Dua tahun berada di Ibukota Indonesia, tepatnya Jakarta Barat, seperti deru angin dari angkutan kota warna biru jurusan Indosiar-Trisakti pada masa libur panjang Lebaran. Kesibukanku sebagai kepala studio gambar di sebuah tempat usaha konveksi dan garmen yang melayani pesanan seragam dan lain-lain untuk beberapa daerah di luar Jakarta, perjalanan antara indekos dan tempat kerja, dan suasana metropolitan yang senantiasa bergerak, seolah-olah telah mengelabui perhitungan waktuku.

Sebenarnya aku masih merasa berada di kampung halaman, Sri Pemandang Atas. Aku masih merasa aroma kaus-kaus oblong di kios depan rumah orangtuaku. Aku masih merasa suasana lalu-lalang angkutan kota warna merah jurusan Air Ruai-Pasar Sungailiat.

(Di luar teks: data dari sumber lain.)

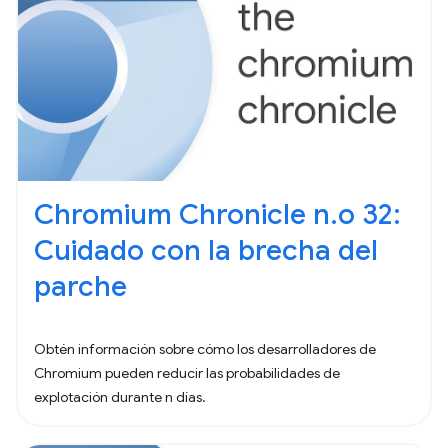
Chromium Chronicle n.o 32:
Cuidado con la brecha del
parche
Obtén información sobre cómo los desarrolladores de
Chromium pueden reducir las probabilidades de
explotación durante n días.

Yang juga kurasa, tentunya, belum mengenal kamu–perempuan bertato di antara tengkuk dan punggung putih-mulus. Entah kamu di mana, sedang melakukan apa, merasakan apa, dan segala yang entah-berantah, termasuk tentang Komunitas Kata Khayal. Semua tentangmu sama sekali tidak pernah tersampaikan oleh burung princek yang sering singgah di pohon belimbing dekat kiosku.

***

Ingatanku pun masih sangat lekat pada suasana rumah dua tahunan silam atau sebelum aku pindah ke Jakarta. Ingatan ini juga selalu ‘menuduh’ sekaligus ‘menggugat’-ku, seolah-olah aku berangkat ke Jakarta demi menghindar dari kenyataan belaka.

Ibu nek ngenalken ka kek anake kawan Ibu,” ujar Ibuku di meja makan pada saat matahari belum lama bangun dari tidur semalam suntuk.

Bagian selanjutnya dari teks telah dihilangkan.